I've wanted to bake with Matcha Powder for years, but have always been put off by the price, particularly when mail order 'post and package' costs are added, as I've never (knowingly) been anywhere near a shop selling it. However, I was lucky enough to spot some while wandering around the Public Market on Granville Island in Vancouver BC, Canada. $13.95 (Canadian) seemed a reasonable price to pay for 50g (a bit less than £10), and the small tin could be easily fitted into our suitcase. Fitting in two 500ml tins of maple syrup bought from another vendor was a bit trickier, but I always try to under-pack to keep a little of the weight allowance for souvenirs. Hopefully, I'll soon get round to using some of the maple syrup in a baking recipe.

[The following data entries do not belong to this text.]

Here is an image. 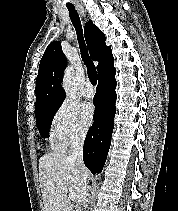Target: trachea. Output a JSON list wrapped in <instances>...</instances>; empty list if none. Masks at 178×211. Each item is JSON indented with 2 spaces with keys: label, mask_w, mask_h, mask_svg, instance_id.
I'll list each match as a JSON object with an SVG mask.
<instances>
[{
  "label": "trachea",
  "mask_w": 178,
  "mask_h": 211,
  "mask_svg": "<svg viewBox=\"0 0 178 211\" xmlns=\"http://www.w3.org/2000/svg\"><path fill=\"white\" fill-rule=\"evenodd\" d=\"M67 9L69 11V16H70L71 22L76 30V33H77V39H78V43H79V47H80L81 57L84 61V64L87 67L88 78L92 84L96 85L97 72H96V68H95V66L91 60V57L88 54L87 48H86L79 14L76 11L74 6H67Z\"/></svg>",
  "instance_id": "3493384b"
}]
</instances>
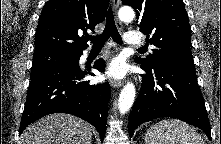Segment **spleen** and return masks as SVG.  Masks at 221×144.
Returning a JSON list of instances; mask_svg holds the SVG:
<instances>
[{
  "mask_svg": "<svg viewBox=\"0 0 221 144\" xmlns=\"http://www.w3.org/2000/svg\"><path fill=\"white\" fill-rule=\"evenodd\" d=\"M146 144H205L201 135L189 124L178 119H163L145 135Z\"/></svg>",
  "mask_w": 221,
  "mask_h": 144,
  "instance_id": "obj_1",
  "label": "spleen"
}]
</instances>
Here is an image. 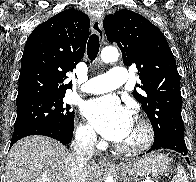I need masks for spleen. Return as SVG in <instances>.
Listing matches in <instances>:
<instances>
[{"mask_svg": "<svg viewBox=\"0 0 196 182\" xmlns=\"http://www.w3.org/2000/svg\"><path fill=\"white\" fill-rule=\"evenodd\" d=\"M171 182H189L188 175L181 164L177 165L176 173L173 176Z\"/></svg>", "mask_w": 196, "mask_h": 182, "instance_id": "obj_1", "label": "spleen"}]
</instances>
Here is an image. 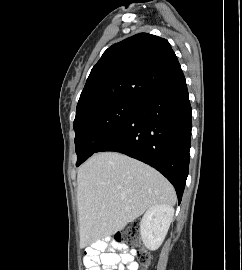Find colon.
Masks as SVG:
<instances>
[{"label":"colon","mask_w":242,"mask_h":270,"mask_svg":"<svg viewBox=\"0 0 242 270\" xmlns=\"http://www.w3.org/2000/svg\"><path fill=\"white\" fill-rule=\"evenodd\" d=\"M140 236V225L138 222H130L122 231L114 236V242L129 245L136 243ZM138 261L142 266H147L152 261V256L146 250H141L138 254Z\"/></svg>","instance_id":"5ec220e1"}]
</instances>
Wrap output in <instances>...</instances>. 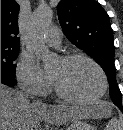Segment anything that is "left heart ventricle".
<instances>
[{
    "instance_id": "obj_1",
    "label": "left heart ventricle",
    "mask_w": 123,
    "mask_h": 130,
    "mask_svg": "<svg viewBox=\"0 0 123 130\" xmlns=\"http://www.w3.org/2000/svg\"><path fill=\"white\" fill-rule=\"evenodd\" d=\"M50 76L68 95L89 98L98 94L102 87L99 72L89 62L57 60L49 69Z\"/></svg>"
}]
</instances>
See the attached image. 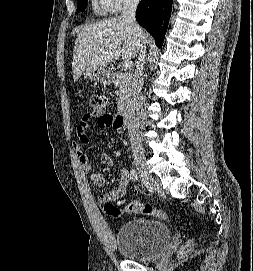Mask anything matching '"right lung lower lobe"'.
<instances>
[{"instance_id": "right-lung-lower-lobe-1", "label": "right lung lower lobe", "mask_w": 253, "mask_h": 271, "mask_svg": "<svg viewBox=\"0 0 253 271\" xmlns=\"http://www.w3.org/2000/svg\"><path fill=\"white\" fill-rule=\"evenodd\" d=\"M173 0H141L136 11V20L155 39L161 48L168 27Z\"/></svg>"}]
</instances>
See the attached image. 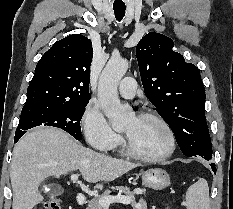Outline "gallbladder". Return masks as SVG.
Masks as SVG:
<instances>
[{"instance_id": "obj_1", "label": "gallbladder", "mask_w": 233, "mask_h": 209, "mask_svg": "<svg viewBox=\"0 0 233 209\" xmlns=\"http://www.w3.org/2000/svg\"><path fill=\"white\" fill-rule=\"evenodd\" d=\"M46 189H49V191ZM44 191L50 196H58L63 193V189L59 186H45Z\"/></svg>"}]
</instances>
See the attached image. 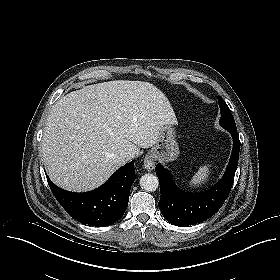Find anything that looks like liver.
I'll list each match as a JSON object with an SVG mask.
<instances>
[{
    "instance_id": "liver-1",
    "label": "liver",
    "mask_w": 280,
    "mask_h": 280,
    "mask_svg": "<svg viewBox=\"0 0 280 280\" xmlns=\"http://www.w3.org/2000/svg\"><path fill=\"white\" fill-rule=\"evenodd\" d=\"M177 119L149 82L114 80L84 86L51 108L41 153L50 179L69 191H90L125 164V152L153 147Z\"/></svg>"
}]
</instances>
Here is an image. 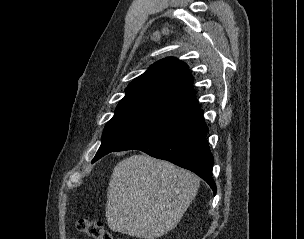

I had the idea that biscuits would showcase the green tea flavour better than a cake, and I was looking for recipe ideas when the AlphaBakes October Challenge (to use an ingredient beginning with C) popped up. One of the things I was considering adding as a flavouring ingredient was cocoa nibs, so everything seemed to be falling into place. After reading this beautifully photographed blog post, I decided to add some finely chopped dried apricots too.

The recipe I used gives a similar result to shortbread recipes, but the addition of an egg yolk makes the dough easier to handle, and more suitable for cut-out biscuits, as the dough can be rolled out more easily and doesn't spread while baking.

300g plain flour
100g caster sugar
50g ground almonds
225g unsalted butter, cubed, a little above fridge temperature
1 egg yolk
2 tablespoons Matcha (green tea powder)
60g dried apricots, chopped finely
40g cocoa nibs

Put the flour, sugar and butter into a bowl and rub in the butter as if making pastry. Stir in the green tea, apricots and cocoa nibs. Mix in the egg yolk with a table knife, then use hands to gather the dough into a ball and knead lightly until smooth. A food processor can be used to make the dough if preferred.

Roll out portions of the dough to about 0.5cm thick, cut into 2.5cm circles with a plain cookie cutter. Knead trimmings together and re-roll. Place the biscuits on baking sheets lined with parchment and bake at 180C for 12-15 minutes until just beginning to colour.

Cool on the baking tray for a few minutes, then transfer to a wire rack to finish cooling. I made 26 cookies from this amount of dough.

I considered decorating the biscuits with a drizzle of glacé icing, but we dived in to start eating them before I had the chance to do so, and the idea just went away somehow!

The biscuits were a little crumblier than those usually produced by this recipe, so perhaps the green tea powder absorbs a lot of liquid. The apricots and cocoa nibs added contrasting chewy and crunchy textures, but all the flavours were very subtle. A little more green tea would not have gone amiss, but was unsure of how strong the flavour would be, so used it cautiously this first time. I'm not sure a deeper green colour would have been very attractive, either!

AlphaBakes (rules here) is a challenge based on a randomly chosen letter of the alphabet. The dish made must feature something beginning with that letter as one of the main ingredients or part of the name. It is hosted jointly by Ros at The More Than Occasional Baker and Caroline at Caroline Makes. Ros is the host this month, with the letter C, and as usual will post a round-up of entries at the end of the month.